「500人の戦い」
◆ ◆
「きっ……聞いてねェぞこんな数ぅぅううッッ!!!」
人二人分ほどの高さのある王都ヘヴンゼル――東門から、悪漢の一人が冷や汗をかきながら内側へと転がり込む。
「お、おいマジなのか! マジでアルクスの奴らが……」
「ま、間違いねえ……あの人数が全員アルクスローブだ! 全員アルクスなんだよ!」
「馬鹿言ってんじゃねえぞ!? ボスの話じゃ、アルクスってのは少数精鋭を謳う連中で――」
「ああ、数頼みの軍隊とは違げェって話だったはずだ!」
「どうなってんだよボォスッ!」
「おいどーすんだよ来たぞ来たぞ! 何も対策がねェ!」
「落ち着け。騒いだところでどうにもならねえ」
眉の無いロングヘアの男が、手にしたスキットルを片手に揺らしながらゆらりと立ち上がる。

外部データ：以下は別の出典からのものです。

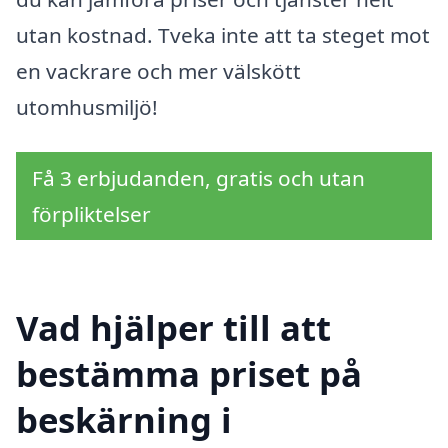
utan kostnad. Tveka inte att ta steget mot
en vackrare och mer välskött
utomhusmiljö!
Få 3 erbjudanden, gratis och utan
förpliktelser
Vad hjälper till att
bestämma priset på
beskärning i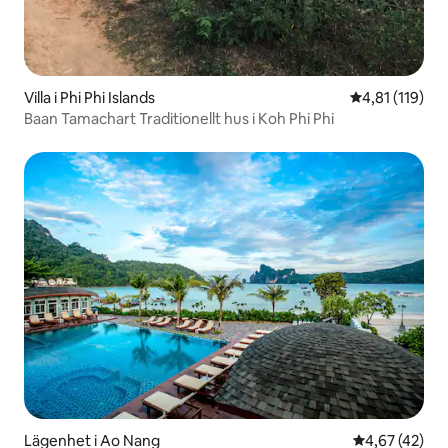
Villa i Phi Phi Islands
4,81 av 5 i g
4,81 (119)
Baan Tamachart Traditionellt hus i Koh Phi Phi
Lägenhet i Ao Nang
4,67 av 5 i g
4,67 (42)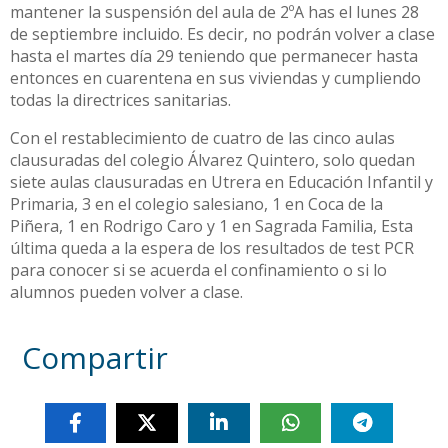
mantener la suspensión del aula de 2ºA has el lunes 28
de septiembre incluido. Es decir, no podrán volver a clase
hasta el martes día 29 teniendo que permanecer hasta
entonces en cuarentena en sus viviendas y cumpliendo
todas la directrices sanitarias.
Con el restablecimiento de cuatro de las cinco aulas
clausuradas del colegio Álvarez Quintero, solo quedan
siete aulas clausuradas en Utrera en Educación Infantil y
Primaria, 3 en el colegio salesiano, 1 en Coca de la
Piñera, 1 en Rodrigo Caro y 1 en Sagrada Familia, Esta
última queda a la espera de los resultados de test PCR
para conocer si se acuerda el confinamiento o si lo
alumnos pueden volver a clase.
Compartir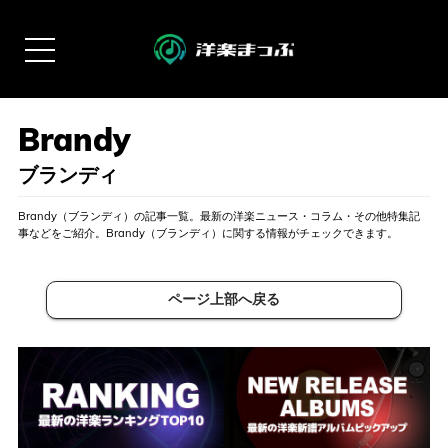
ブランディ
Brandy（ブランディ）の記事一覧。最新の洋楽ニュース・コラム・その他特集記
事などをご紹介。Brandy（ブランディ）に関する情報がチェックできます。
ページ上部へ戻る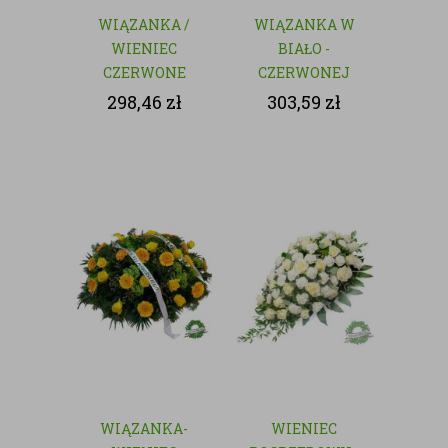
WIĄZANKA /
WIĄZANKA W
WIENIEC
BIAŁO -
CZERWONE
CZERWONEJ
RÓŻE - KWIATY
KOLORYSTYCE
298,46
zł
303,59
zł
CIĘTE
WIĄZANKA-
WIENIEC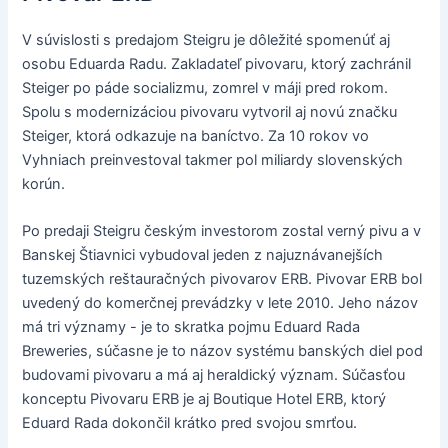
V súvislosti s predajom Steigru je dôležité spomenúť aj
osobu Eduarda Radu. Zakladateľ pivovaru, ktorý zachránil
Steiger po páde socializmu, zomrel v máji pred rokom.
Spolu s modernizáciou pivovaru vytvoril aj novú značku
Steiger, ktorá odkazuje na baníctvo. Za 10 rokov vo
Vyhniach preinvestoval takmer pol miliardy slovenských
korún.
Po predaji Steigru českým investorom zostal verný pivu a v
Banskej Štiavnici vybudoval jeden z najuznávanejších
tuzemských reštauračných pivovarov ERB. Pivovar ERB bol
uvedený do komerčnej prevádzky v lete 2010. Jeho názov
má tri významy - je to skratka pojmu Eduard Rada
Breweries, súčasne je to názov systému banských diel pod
budovami pivovaru a má aj heraldický význam. Súčasťou
konceptu Pivovaru ERB je aj Boutique Hotel ERB, ktorý
Eduard Rada dokončil krátko pred svojou smrťou.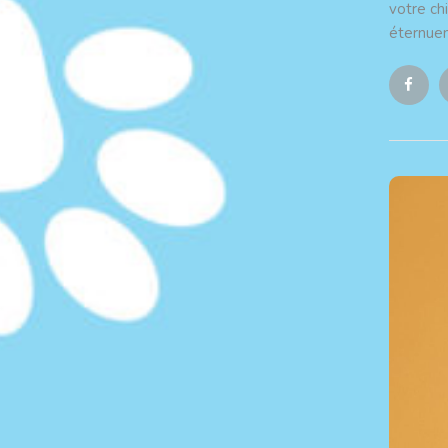
votre ch
éternuem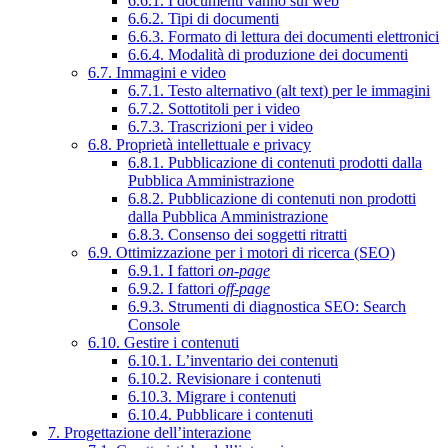
6.6.1. I documenti vanno sul web
6.6.2. Tipi di documenti
6.6.3. Formato di lettura dei documenti elettronici
6.6.4. Modalità di produzione dei documenti
6.7. Immagini e video
6.7.1. Testo alternativo (alt text) per le immagini
6.7.2. Sottotitoli per i video
6.7.3. Trascrizioni per i video
6.8. Proprietà intellettuale e privacy
6.8.1. Pubblicazione di contenuti prodotti dalla
Pubblica Amministrazione
6.8.2. Pubblicazione di contenuti non prodotti
dalla Pubblica Amministrazione
6.8.3. Consenso dei soggetti ritratti
6.9. Ottimizzazione per i motori di ricerca (SEO)
6.9.1. I fattori
on-page
6.9.2. I fattori
off-page
6.9.3. Strumenti di diagnostica SEO: Search
Console
6.10. Gestire i contenuti
6.10.1. L’inventario dei contenuti
6.10.2. Revisionare i contenuti
6.10.3. Migrare i contenuti
6.10.4. Pubblicare i contenuti
7. Progettazione dell’interazione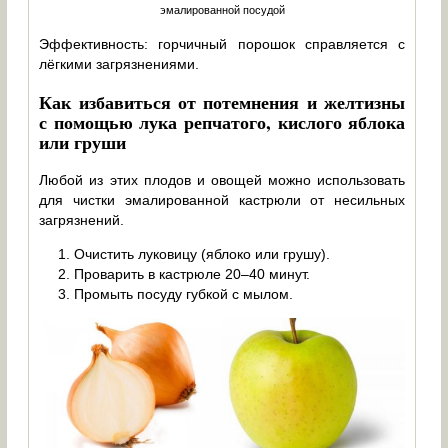
эмалированной посудой
Эффективность: горчичный порошок справляется с
лёгкими загрязнениями.
Как избавиться от потемнения и желтизны
с помощью лука репчатого, кислого яблока
или груши
Любой из этих плодов и овощей можно использовать
для чистки эмалированной кастрюли от несильных
загрязнений.
Очистить луковицу (яблоко или грушу).
Проварить в кастрюле 20–40 минут.
Промыть посуду губкой с мылом.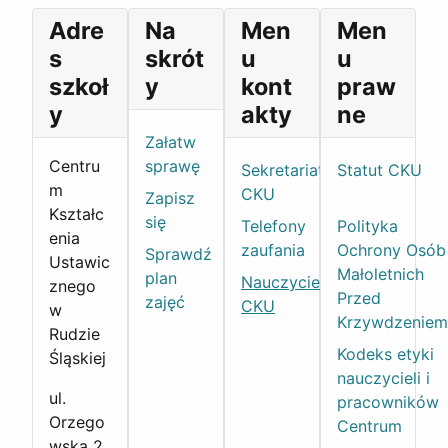
Adre
Na
Men
Men
s
skrót
u
u
szkoł
y
kont
praw
y
akty
ne
Załatw
Centru
sprawę
Sekretariat
Statut CKU
m
CKU
Zapisz
Kształc
się
Telefony
Polityka
enia
zaufania
Ochrony Osób
Sprawdź
Ustawic
Małoletnich
plan
Nauczyciele
znego
Przed
zajęć
CKU
w
Krzywdzeniem
Rudzie
Kodeks etyki
Śląskiej
nauczycieli i
ul.
pracowników
Orzego
Centrum
wska 2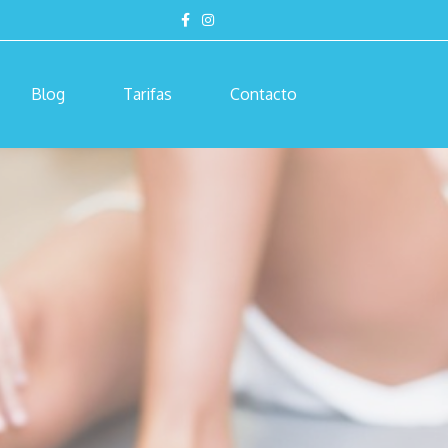
Blog
Tarifas
Contacto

すすけた色の前髪の隙間から覗いた虚ろな赤黒い目に、男達は水を打ったように静かになった。
「ワーヴローさん、でも……」
「考えろよ。いくら数が多かろうが門はこの程度の大きさだ。一斉に来るにしても限度がある。五百人が一緒にはかかってこねえ」
「い、言われてみりゃあ……」
「くけけ、そん通りだ。なーにビビり散らかしてんだ戦う前からよ」
ぼさぼさの伸び放題な髪をした長身の男が片手でナイフを弄び、建物の軒に座る男が笑う。
「ヒンコ……あんたは怖くねーのかよ。相手は……」
「けかか。おめーらだってウデ買われてここにいんだろが。ちったぁ金に見合った働きみせよォって気概はねーのかよ。だっせーな」
「同感だな、腰抜け共めが。俺はこんなにもワクワクしてるってのによ」
ワーヴロー、ヒンコと呼ばれた男達。
彼らがこの東門における精神的支柱であることは、誰の目にも明らかであった。
ワーヴローはスキットルをゆらゆらとあおりながら口を開く。
「距離はどうなんだ?」
「ま、まだ櫓からローブが目視でき始めたくらいだ」
「マジかよ。遅いよ」
「いや、だから作戦が立てられるんだろ? いっそのこと、どっか隠れて不意打ち――」
「かこけ。違げーよ」
「……え?」
「なるほどな。次元が違ったんだろォな、お前らと俺らとじゃ」
「あ、あんたら何の話を――」
「馬鹿が。目視なんかできたときにはもう遅いっつってんだ」
「――え、」
◆ ◆
「ここまで近付いても、障壁を展開する素振りも無い……か」
「奴等、門の警備兵や治安部隊を一人残らず排したらしいな。兵がいないから王都の防衛策への使い方を知らないんだろう」
「――好都合この上ない。離れてろ」
◆ ◆
「でも俺らも同罪だろ、けかか! 確認が遅かったんだからよ!」
「そして、あの男が兵舎を丁寧に全潰ししてくれたおかげで、こっちは門の障壁を展開させることも叶わんと。ままならんな」
「の割には酒進んでんじゃねーか! かかかか」
「――そうだな。最近は傭兵共ばっかりだったが……アルクスとやり合うのは久しぶりだ」
「なに悠長なこと言ってんだよあんたらっ! ワーヴローさんっ、もう遅いってのはどういう――」
――男が発せた言葉は、そこまでだった。
突風、そして――
ぐっ……がああああぁぁぁぁぁぁあああっっっ!!!?
――鮮血と悲鳴が、門を貫いた風に掻き消える。